Thanks Steve, that's really helpful!

I finally had the time to reflect on what you wrote and am looking for a suitable MOSFET right now.

I found the IRLR 8721 PbF ( Datasheet: http://www.produktinfo.conrad.com/d...1231-da-01-en-MOSFET_IRLU8721PBF_I_PAK_IR.pdf )
Is this a logic level MOSFET? It looks like one to me with quickly growing Id to Vgs ( 4A Id @ 3V Vgs)
Short spec overview:
Vds : 30V
Rdson: 8.4mOhm
Vgs: typically 1.9V, min 1.35V, max 2.35V

Would this be a good MOSFET to drive my LED?

Regards,
Jörn

edit: Ok, I think I just had a very revealing discovery.
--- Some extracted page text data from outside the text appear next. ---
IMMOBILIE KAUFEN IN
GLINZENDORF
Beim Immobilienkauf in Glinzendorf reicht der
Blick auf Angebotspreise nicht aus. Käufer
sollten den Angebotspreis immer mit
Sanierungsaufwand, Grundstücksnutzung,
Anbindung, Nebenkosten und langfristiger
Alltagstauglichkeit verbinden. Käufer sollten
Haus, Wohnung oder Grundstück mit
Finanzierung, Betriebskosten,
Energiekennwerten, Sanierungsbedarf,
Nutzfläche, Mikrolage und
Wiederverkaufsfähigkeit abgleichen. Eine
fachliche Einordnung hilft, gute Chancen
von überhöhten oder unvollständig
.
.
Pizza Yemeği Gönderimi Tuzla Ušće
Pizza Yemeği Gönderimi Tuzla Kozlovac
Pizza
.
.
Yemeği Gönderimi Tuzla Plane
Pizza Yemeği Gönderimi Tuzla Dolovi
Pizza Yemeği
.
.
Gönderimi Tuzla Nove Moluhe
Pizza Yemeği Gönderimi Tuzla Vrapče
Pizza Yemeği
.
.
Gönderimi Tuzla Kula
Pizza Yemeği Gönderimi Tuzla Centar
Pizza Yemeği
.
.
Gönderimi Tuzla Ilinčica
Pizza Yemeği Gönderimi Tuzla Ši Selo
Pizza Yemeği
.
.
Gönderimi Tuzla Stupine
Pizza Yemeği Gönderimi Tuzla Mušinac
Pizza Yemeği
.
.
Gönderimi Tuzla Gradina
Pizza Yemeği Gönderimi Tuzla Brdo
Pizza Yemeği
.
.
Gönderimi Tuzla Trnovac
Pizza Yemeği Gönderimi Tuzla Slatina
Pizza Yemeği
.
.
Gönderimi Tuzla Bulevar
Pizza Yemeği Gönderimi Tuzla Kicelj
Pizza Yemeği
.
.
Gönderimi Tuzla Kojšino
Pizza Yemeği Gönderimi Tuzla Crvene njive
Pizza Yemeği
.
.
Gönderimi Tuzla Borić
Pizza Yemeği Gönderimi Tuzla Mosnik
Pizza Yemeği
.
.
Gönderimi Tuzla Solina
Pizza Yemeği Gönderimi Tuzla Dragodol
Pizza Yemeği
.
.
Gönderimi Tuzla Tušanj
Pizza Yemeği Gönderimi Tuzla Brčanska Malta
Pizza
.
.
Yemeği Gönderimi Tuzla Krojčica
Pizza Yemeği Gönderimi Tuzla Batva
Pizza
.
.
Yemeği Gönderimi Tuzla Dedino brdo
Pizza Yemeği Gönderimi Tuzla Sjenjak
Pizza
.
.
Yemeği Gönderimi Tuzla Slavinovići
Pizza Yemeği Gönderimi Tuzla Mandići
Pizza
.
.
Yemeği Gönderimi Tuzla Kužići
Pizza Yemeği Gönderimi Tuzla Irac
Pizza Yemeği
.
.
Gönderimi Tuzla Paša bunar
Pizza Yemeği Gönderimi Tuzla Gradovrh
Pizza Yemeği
Apparently, the L in the MOSFET ID stands for Logic Level.


----------



## Steve K (Apr 28, 2013)

that looks like a good choice. If you want to, you could look for one that is a bit smaller. That mosfet is a bit oversize for 1 amp, so you might be able to find one that is smaller and cheaper that would work. Maybe something in a SOT-223 package?


----------



## Joern (Apr 28, 2013)

Those SOT-23 and SOT-223 components are really cheap! But I only have ordinary through-hole plates to mount my electronics on and I'm a really bad shot at soldering.


----------